In this section, we display the debiasing results using our proposed method, which demonstrate the superiority of our method.
Debiasing single attribute
We first show the debias results on single attributes such as gender and eyeglasses. We visualize both the distribution variation and qualitative results.

From Figure 1, we can clearly observe the gender distribution of sampled images for stable diffusion model changes from 60% : 40% to 50% : 50%. As for the qualitative results, the perceived gender has been changed from man to woman for the image in the red frame.
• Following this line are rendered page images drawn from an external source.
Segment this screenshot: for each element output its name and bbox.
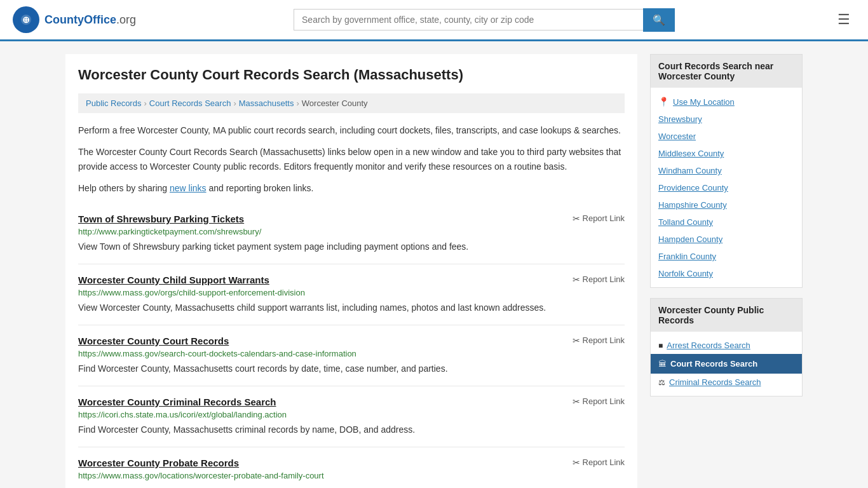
- logo-text: CountyOffice.org: [44, 13, 136, 27]
- report-icon-2: ✂: [573, 336, 580, 346]
- result-title-4[interactable]: Worcester County Probate Records: [78, 458, 239, 468]
- breadcrumb-sep-2: ›: [233, 98, 236, 108]
- result-title-1[interactable]: Worcester County Child Support Warrants: [78, 274, 269, 285]
- results-list: Town of Shrewsbury Parking Tickets ✂ Rep…: [78, 203, 625, 488]
- result-url-1[interactable]: https://www.mass.gov/orgs/child-support-…: [78, 288, 625, 297]
- report-link-2[interactable]: ✂ Report Link: [573, 336, 625, 346]
- result-item-1: Worcester County Child Support Warrants …: [78, 264, 625, 325]
- search-input[interactable]: [294, 9, 643, 30]
- sidebar-nearby-title: Court Records Search near Worcester Coun…: [651, 55, 802, 88]
- result-title-2[interactable]: Worcester County Court Records: [78, 336, 229, 346]
- content-area: Worcester County Court Records Search (M…: [65, 54, 637, 488]
- logo-area[interactable]: ⊕ CountyOffice.org: [13, 6, 136, 33]
- sidebar-public-records-title: Worcester County Public Records: [651, 299, 802, 332]
- sidebar-nearby-section: Court Records Search near Worcester Coun…: [650, 54, 803, 288]
- sidebar-public-records-links: ■ Arrest Records Search 🏛 Court Records …: [651, 332, 802, 396]
- sidebar-court-records[interactable]: 🏛 Court Records Search: [651, 354, 802, 374]
- sidebar-nearby-windham[interactable]: Windham County: [651, 162, 802, 179]
- report-link-0[interactable]: ✂ Report Link: [573, 214, 625, 224]
- breadcrumb-massachusetts[interactable]: Massachusetts: [239, 98, 294, 108]
- sidebar-nearby-hampshire[interactable]: Hampshire County: [651, 196, 802, 214]
- result-url-3[interactable]: https://icori.chs.state.ma.us/icori/ext/…: [78, 410, 625, 419]
- sidebar-criminal-records[interactable]: ⚖ Criminal Records Search: [651, 374, 802, 391]
- sidebar-nearby-providence[interactable]: Providence County: [651, 179, 802, 196]
- result-header-1: Worcester County Child Support Warrants …: [78, 274, 625, 285]
- sidebar-arrest-records[interactable]: ■ Arrest Records Search: [651, 337, 802, 354]
- sidebar: Court Records Search near Worcester Coun…: [650, 54, 803, 488]
- description-3: Help others by sharing new links and rep…: [78, 181, 625, 195]
- result-title-0[interactable]: Town of Shrewsbury Parking Tickets: [78, 214, 244, 224]
- location-dot-icon: 📍: [658, 97, 669, 107]
- new-links-link[interactable]: new links: [170, 183, 207, 193]
- report-link-1[interactable]: ✂ Report Link: [573, 274, 625, 285]
- sidebar-nearby-hampden[interactable]: Hampden County: [651, 231, 802, 248]
- sidebar-nearby-franklin[interactable]: Franklin County: [651, 248, 802, 265]
- report-icon-4: ✂: [573, 458, 580, 468]
- breadcrumb-sep-1: ›: [144, 98, 146, 108]
- sidebar-nearby-norfolk[interactable]: Norfolk County: [651, 265, 802, 282]
- desc3-post: and reporting broken links.: [207, 183, 314, 193]
- result-url-4[interactable]: https://www.mass.gov/locations/worcester…: [78, 471, 625, 480]
- sidebar-use-my-location[interactable]: 📍 Use My Location: [651, 93, 802, 111]
- breadcrumb: Public Records › Court Records Search › …: [78, 93, 625, 113]
- result-item-0: Town of Shrewsbury Parking Tickets ✂ Rep…: [78, 203, 625, 264]
- breadcrumb-sep-3: ›: [296, 98, 299, 108]
- report-icon-1: ✂: [573, 274, 580, 285]
- result-item-2: Worcester County Court Records ✂ Report …: [78, 325, 625, 386]
- report-icon-0: ✂: [573, 214, 580, 224]
- result-desc-0: View Town of Shrewsbury parking ticket p…: [78, 240, 625, 254]
- report-icon-3: ✂: [573, 396, 580, 407]
- hamburger-menu-icon[interactable]: ☰: [832, 9, 855, 30]
- report-link-3[interactable]: ✂ Report Link: [573, 396, 625, 407]
- svg-text:⊕: ⊕: [22, 15, 30, 25]
- court-records-icon: 🏛: [658, 359, 667, 369]
- report-link-4[interactable]: ✂ Report Link: [573, 458, 625, 468]
- search-bar: 🔍: [294, 8, 675, 32]
- result-item-4: Worcester County Probate Records ✂ Repor…: [78, 447, 625, 488]
- result-header-2: Worcester County Court Records ✂ Report …: [78, 336, 625, 346]
- sidebar-nearby-shrewsbury[interactable]: Shrewsbury: [651, 111, 802, 128]
- logo-icon: ⊕: [13, 6, 39, 33]
- description-1: Perform a free Worcester County, MA publ…: [78, 123, 625, 137]
- page-title: Worcester County Court Records Search (M…: [78, 67, 625, 83]
- result-item-3: Worcester County Criminal Records Search…: [78, 386, 625, 447]
- header: ⊕ CountyOffice.org 🔍 ☰: [0, 0, 868, 41]
- main-container: Worcester County Court Records Search (M…: [53, 41, 815, 488]
- arrest-records-icon: ■: [658, 341, 663, 350]
- sidebar-nearby-links: 📍 Use My Location Shrewsbury Worcester M…: [651, 88, 802, 287]
- sidebar-nearby-tolland[interactable]: Tolland County: [651, 214, 802, 231]
- sidebar-public-records-section: Worcester County Public Records ■ Arrest…: [650, 298, 803, 396]
- criminal-records-icon: ⚖: [658, 378, 665, 387]
- result-header-4: Worcester County Probate Records ✂ Repor…: [78, 458, 625, 468]
- result-header-0: Town of Shrewsbury Parking Tickets ✂ Rep…: [78, 214, 625, 224]
- result-desc-2: Find Worcester County, Massachusetts cou…: [78, 362, 625, 376]
- result-url-2[interactable]: https://www.mass.gov/search-court-docket…: [78, 349, 625, 358]
- search-button[interactable]: 🔍: [643, 8, 675, 32]
- breadcrumb-public-records[interactable]: Public Records: [86, 98, 141, 108]
- sidebar-nearby-middlesex[interactable]: Middlesex County: [651, 145, 802, 162]
- breadcrumb-worcester-county: Worcester County: [302, 98, 368, 108]
- sidebar-nearby-worcester[interactable]: Worcester: [651, 128, 802, 145]
- breadcrumb-court-records[interactable]: Court Records Search: [149, 98, 231, 108]
- desc3-pre: Help others by sharing: [78, 183, 170, 193]
- result-desc-3: Find Worcester County, Massachusetts cri…: [78, 423, 625, 437]
- result-header-3: Worcester County Criminal Records Search…: [78, 396, 625, 407]
- result-title-3[interactable]: Worcester County Criminal Records Search: [78, 396, 276, 407]
- result-desc-1: View Worcester County, Massachusetts chi…: [78, 301, 625, 315]
- description-2: The Worcester County Court Records Searc…: [78, 145, 625, 173]
- result-url-0[interactable]: http://www.parkingticketpayment.com/shre…: [78, 227, 625, 236]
In order to better demonstrate the availability of our method, we further conduct the distribution control experiments for the training dataset to see whether the distribution of predicted images will change correspondingly. From Figure 2, we can observe we set the gender distribution of training data as different ratio, the corresponding predicted gender ratio is roughly the same. This indicates that the distribution of sampled images can roughly match that in training dataset across the debiased attribute.

We show our debias results on Figure 3. From it, we can observe the changes of distribution before and after debias. Though it is still not perfect (50% each), it largely ease the imbalanced situation. From the qualitative results, we have seen many people wear eyeglasses.
Debiasing mutiple attributes
As mentioned in Method section, our first method does not work very well for debiasing multiple attributes simultaneously. Therefore, we come up with the method for debiasing multiple attributes and we display our results below:


From Figure 4, we can clearly observe that after debiasing, the distribution of generated images across 4 subclasses are rougly the same. From Figure 5, we can observe that by using 4 debiased text embedding to sample images from stable diffusion, we can nearly obtain the accurate results. For better understanding the principle of our method, we leverage tSNE to visualize the image and text features.

We visualize the tSNE features for both the image and text embeddings in Figure 6. From the left part, we can observe that the sampled data are very close to the training data in the same subclass, which indicates the effectiveness of our method. From the right part, the debiased text embeddings for each subclass are ‘pushed away’ from the original embedding (“face photo of a person”) and move in the direction to the corresponding training data.
In conclusion, the results above demonstrate the effectiveness of our method in debiasing both single and multiple attributes.